### MATERIALS PROVIDED
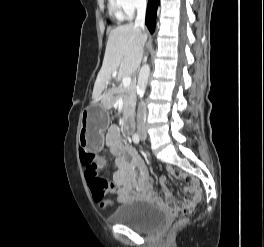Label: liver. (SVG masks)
<instances>
[{
	"instance_id": "obj_1",
	"label": "liver",
	"mask_w": 264,
	"mask_h": 247,
	"mask_svg": "<svg viewBox=\"0 0 264 247\" xmlns=\"http://www.w3.org/2000/svg\"><path fill=\"white\" fill-rule=\"evenodd\" d=\"M146 40V33L132 23L119 26L110 32L103 64L94 84L92 104L106 99V94L102 95V92L113 73H117L118 79H123L136 72L143 57Z\"/></svg>"
}]
</instances>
######
Print out the material verbatim, skipping pictures.

## EXERCISE SOLUTION
Label: liver. (SVG masks)
<instances>
[{
	"instance_id": "obj_1",
	"label": "liver",
	"mask_w": 264,
	"mask_h": 247,
	"mask_svg": "<svg viewBox=\"0 0 264 247\" xmlns=\"http://www.w3.org/2000/svg\"><path fill=\"white\" fill-rule=\"evenodd\" d=\"M146 40V33L132 23L119 26L110 32L103 64L94 84L92 104L106 99V94L102 95V92L113 73H117L118 79H123L136 72L143 57Z\"/></svg>"
}]
</instances>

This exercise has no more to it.